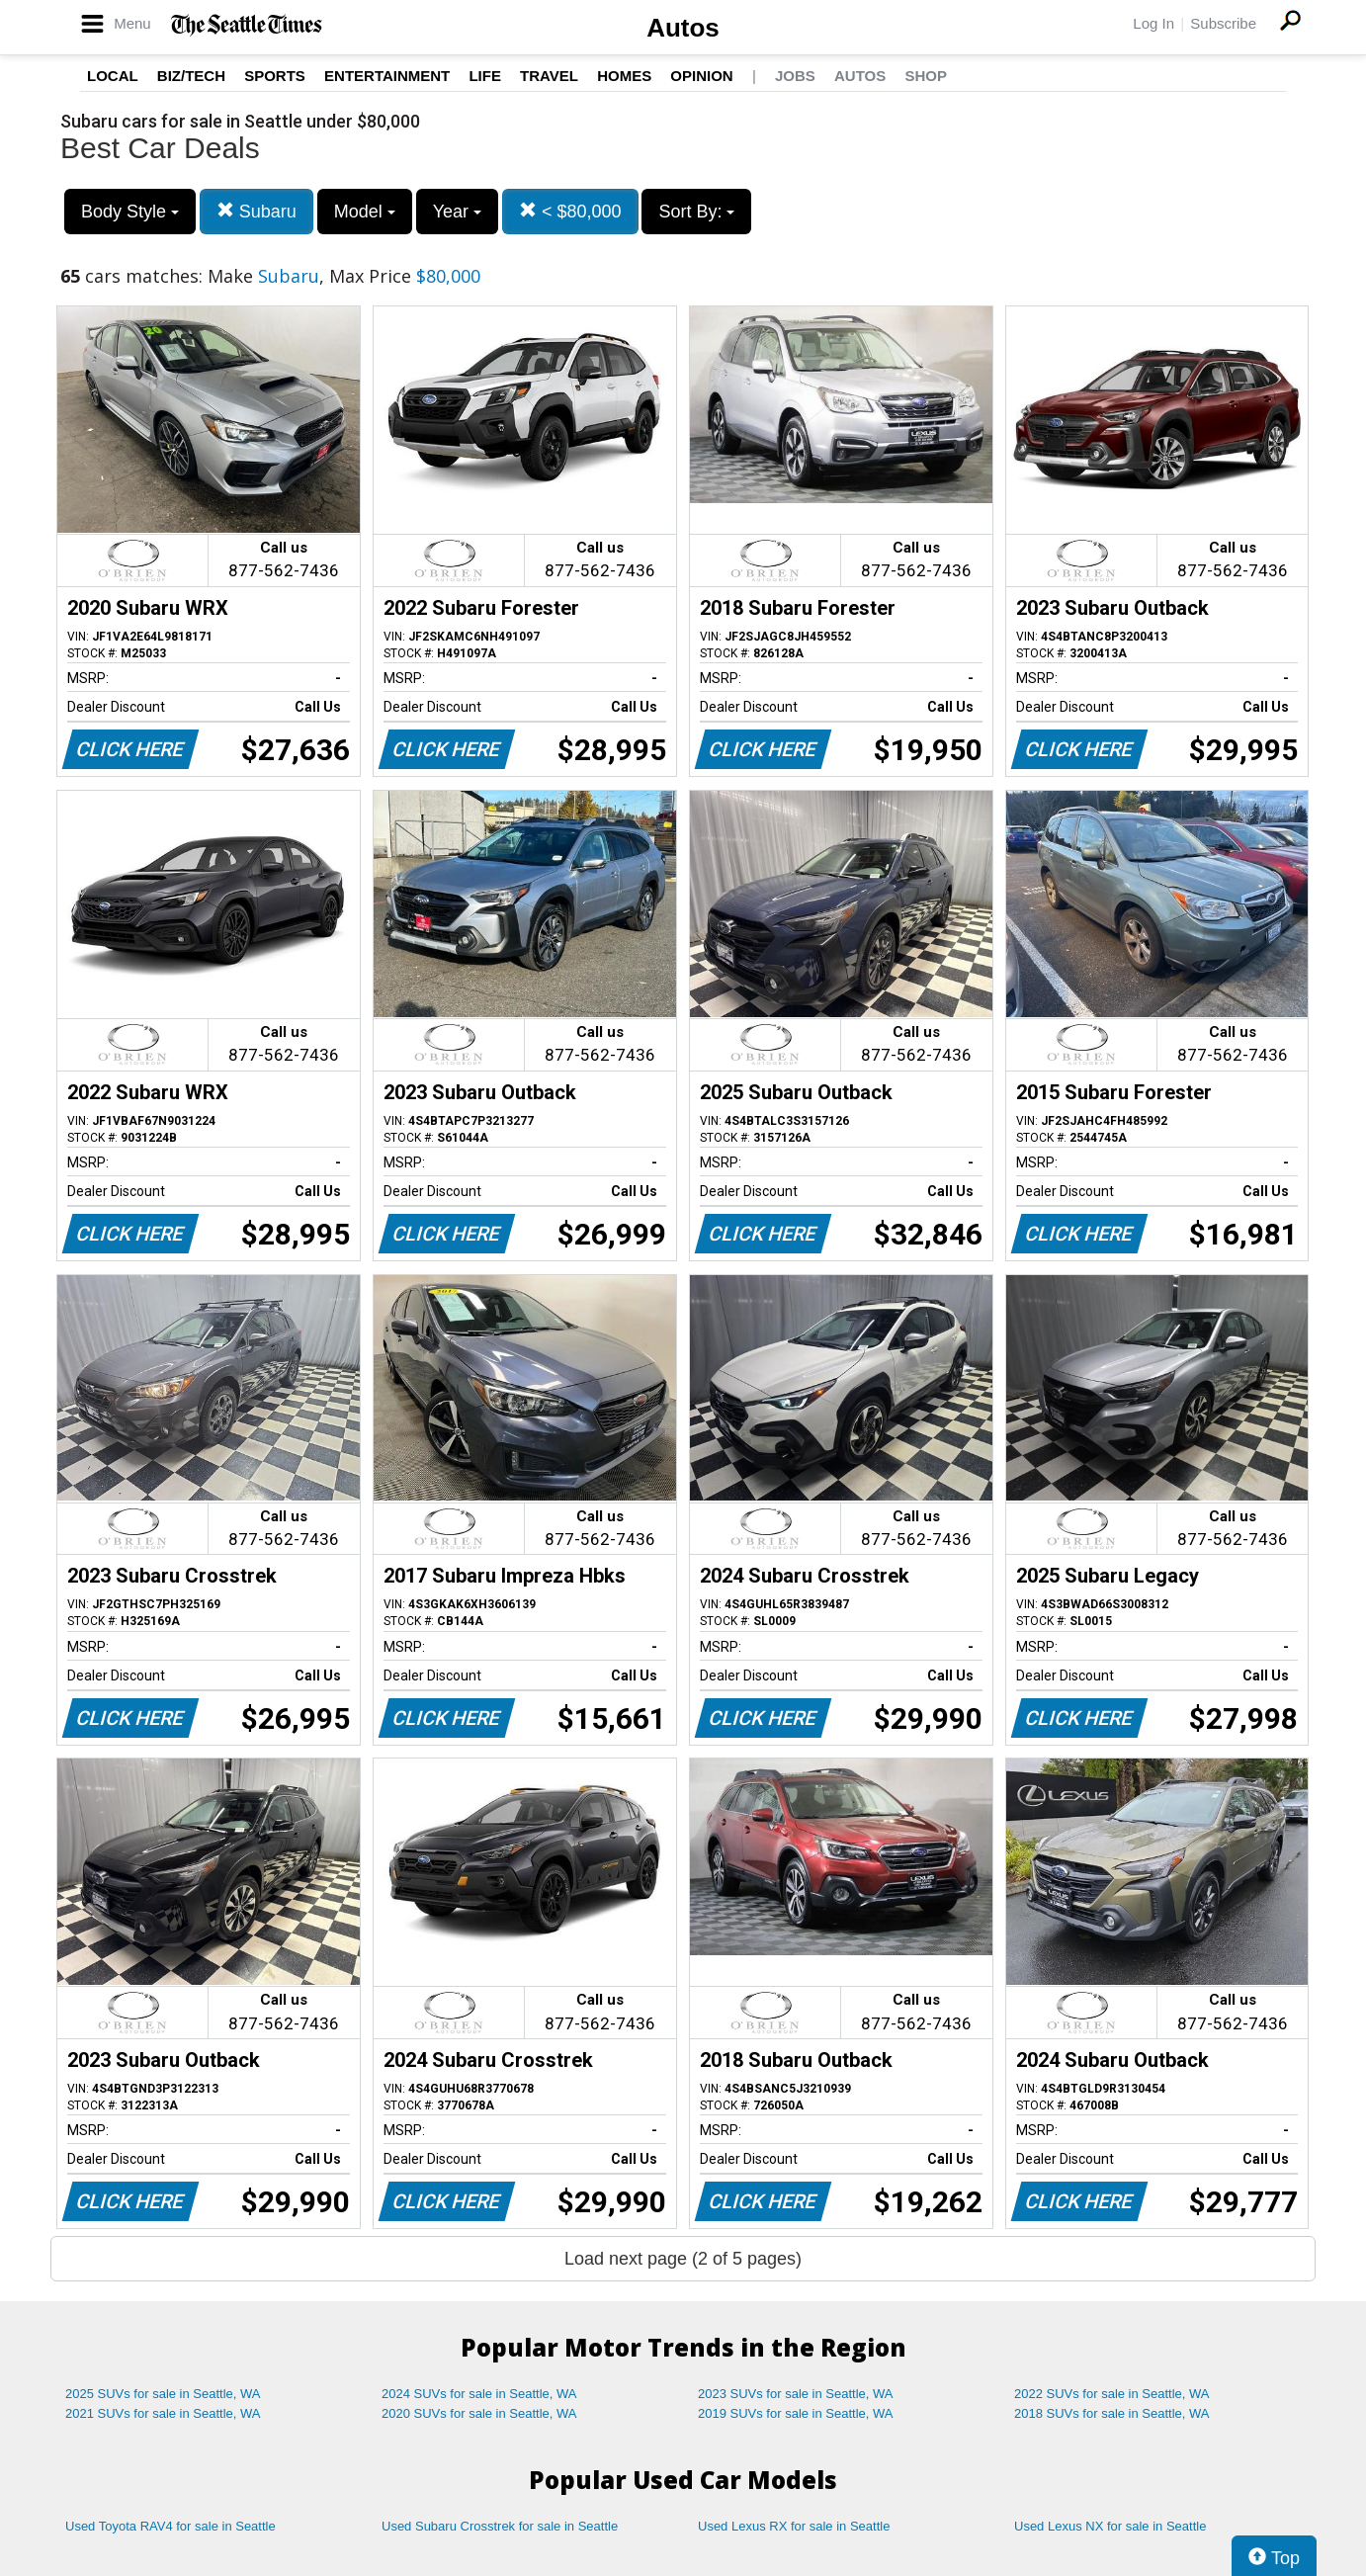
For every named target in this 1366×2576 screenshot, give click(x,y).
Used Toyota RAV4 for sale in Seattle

────────────────────

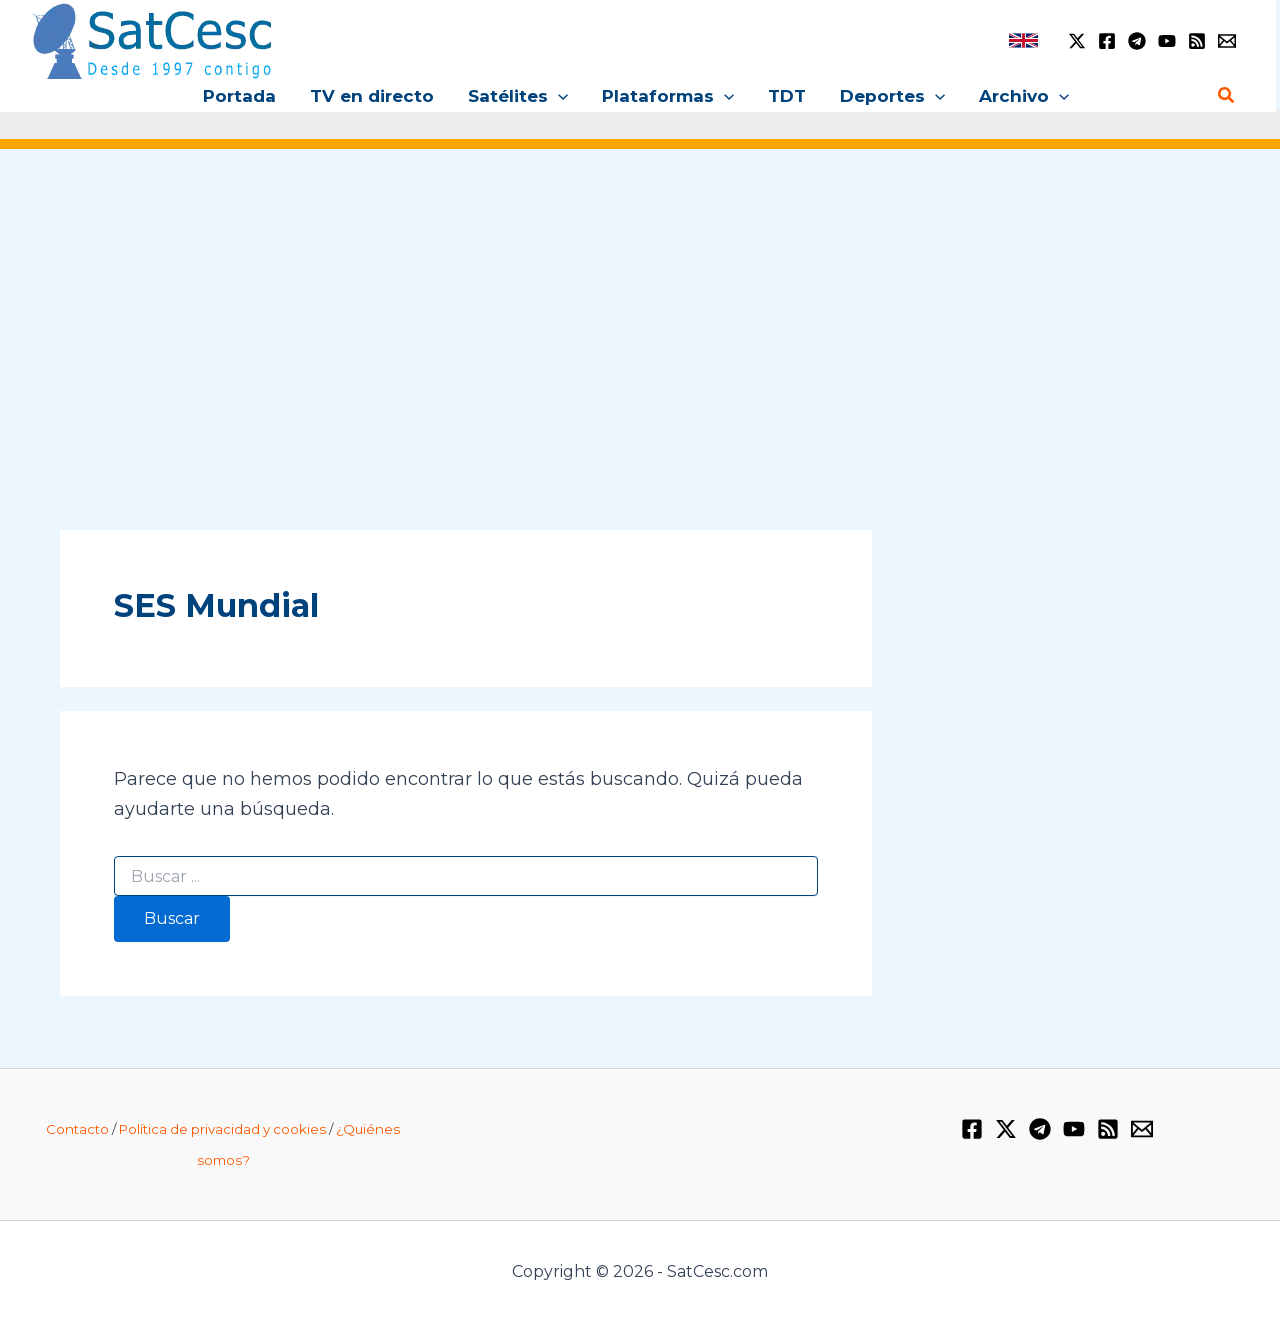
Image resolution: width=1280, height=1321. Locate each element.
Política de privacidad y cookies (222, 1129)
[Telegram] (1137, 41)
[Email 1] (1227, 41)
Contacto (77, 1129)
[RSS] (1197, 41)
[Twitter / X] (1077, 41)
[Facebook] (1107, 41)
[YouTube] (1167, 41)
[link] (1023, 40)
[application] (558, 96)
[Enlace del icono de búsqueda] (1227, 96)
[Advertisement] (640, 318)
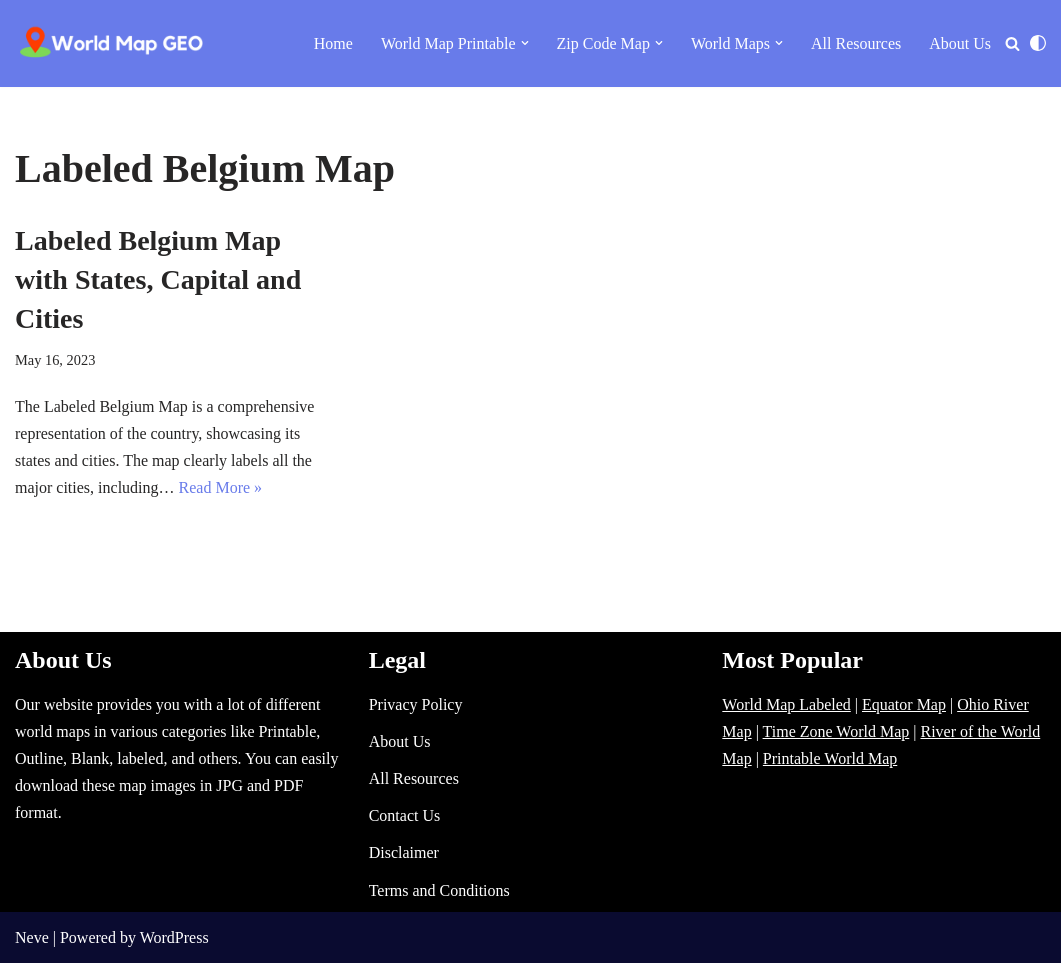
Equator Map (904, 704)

────────────────────

Problem to solve
Repeat, character for character, the lines of the material above from the line with "Image resolution: width=1280, height=1321." through the line with "[link] (1023, 40)".

Answer space
Image resolution: width=1280, height=1321. Locate each element.
Política de privacidad y cookies (222, 1129)
[Telegram] (1137, 41)
[Email 1] (1227, 41)
Contacto (77, 1129)
[RSS] (1197, 41)
[Twitter / X] (1077, 41)
[Facebook] (1107, 41)
[YouTube] (1167, 41)
[link] (1023, 40)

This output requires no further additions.